I'm not sure what to make of your infrequent posts here to FFL, so often filled 
with bile 
and now, misinformation.

--- In FairfieldLife@yahoogroups.com, "emptybill" <[EMAIL PROTECTED]> wrote:
>
> 
> 
> We get to hear claims here  from time to time about lineages - along
> with various references to yogic insider knowledge. Most of it is
> nothing but mere claims, usually based upon a favored explanation given
> by some teacher who is rooted in a particular interpretation or
> philosophic view about yoga.
> 
> Here, in this context, it appears quite funny - so we should all have a
> good laugh, pass the bottle of bourbon and salute our foolish
> imaginations.
> 
> The PatanjalaYogaSutra is clocked around 150-200 CE.  Both the Samkhya
> and Yoga darshanas were dealt with by Buddhist scholars, even as late as
> Paramatha in China (6th Cent. CE). That is pretty much it because
> neither of these darshanas survived the intervening centuries down to
> our era of time.
> 
> "Did not survive" means no param-para, no sampradaya, no lineage, no
> diksha, no transmission of secret techniques, no transmission of hidden
> knowledge, and more importantly no person remaining to retain any kind
> of lengthy or abridged explanations.

Of course this may be how it appears to someone who learned from a book.
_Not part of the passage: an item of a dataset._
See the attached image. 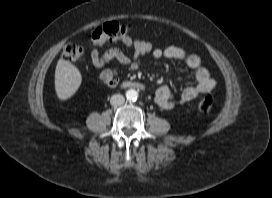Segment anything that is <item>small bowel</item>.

The 
reality 
however is quite different. For example I can tell you Vajranaths master in the 
yoga sutras 
come from a long oral lineage. The cave they were initated in records the oral 
tradition of 
that line for over 700 years! And thats just in this one place.

> 
> Swami Hariharananda Aranya tried to revive this extinct lineage in the
> 19th Century, CE by creating a SankhyaYoga Matha but it did not survive
> either.

Ah, more misinformation. First of all, Swami Hariharananda Aranya did not TRY 
to revive 
the lineage (from extant oral traditions), he did so. That was not in the 19th 
century but 
the 20th century. And not only DID that survive, it is now in its fourth 
generation and 
thriving.

Wow, you got every point wrong Bill. Impressive!

The Patanjali tradition is an ancient oral tradition which continues up to the 
present day, 
but it is very rare. Often it seems traditions have become extinct when in fact 
they 
submerge and reemerge, often beyond the eyes of the scholars and the masses.

> 
> Vedanta survived - in various forms and sampradayas. Vedantic teachers
> read Patanjali and created their own interpretations of his intended
> meaning, although almost always defering to and starting from Vyasa's
> commentary.
> 
> And Trinity you are quite correct. I posted Shankara's short vivarana
> about siddhis in Card's thread about YS. III.37(38). He sees siddhis as
> distractions but only for a yogin who wants to remain absorbed in the
> vision of purusha. Even then there is no problem for one detached in
> proper vairagya.

But of course the initial point was cultivation of siddhis is opposite of 
vairagya so therefore 
the inital point remains, as the oral tradition tells us.